* _YOUR TASK_:
Do any lines in the data below contain "What"? If so, copy every one of them.

++++++

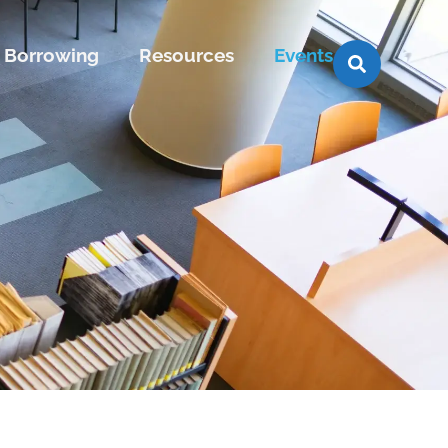
Borrowing
Resources
Events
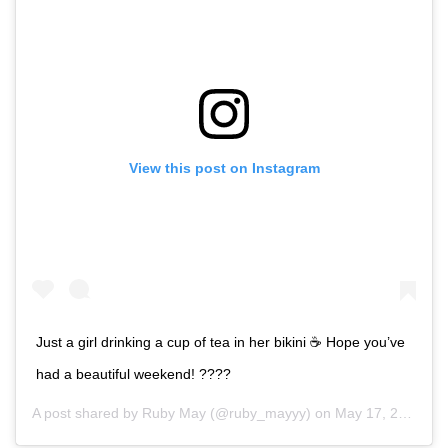
View this post on Instagram
Just a girl drinking a cup of tea in her bikini ☕️ Hope you’ve
had a beautiful weekend! ????
A post shared by
Ruby May
(@ruby_mayyy) on
May 17, 2020 at 3:35am PDT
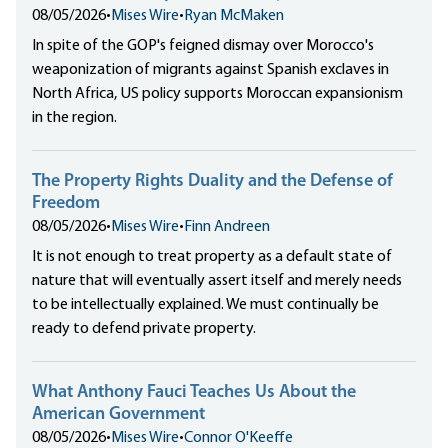
08/05/2026
•
Mises Wire
•
Ryan McMaken
In spite of the GOP's feigned dismay over Morocco's
weaponization of migrants against Spanish exclaves in
North Africa, US policy supports Moroccan expansionism
in the region.
The Property Rights Duality and the Defense of
Freedom
08/05/2026
•
Mises Wire
•
Finn Andreen
It is not enough to treat property as a default state of
nature that will eventually assert itself and merely needs
to be intellectually explained. We must continually be
ready to defend private property.
What Anthony Fauci Teaches Us About the
American Government
08/05/2026
•
Mises Wire
•
Connor O'Keeffe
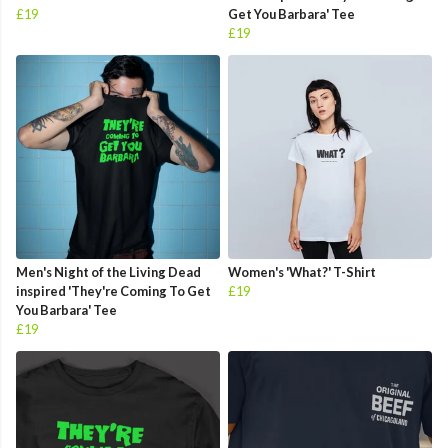
£19
Get You Barbara' Tee
£19
Men's Night of the Living Dead
Women's 'What?' T-Shirt
inspired 'They're Coming To Get
£19
You Barbara' Tee
£19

++++++

* _EXERCISE RESPONSE_:
What Anthony Fauci Teaches Us About the
Women's 'What?' T-Shirt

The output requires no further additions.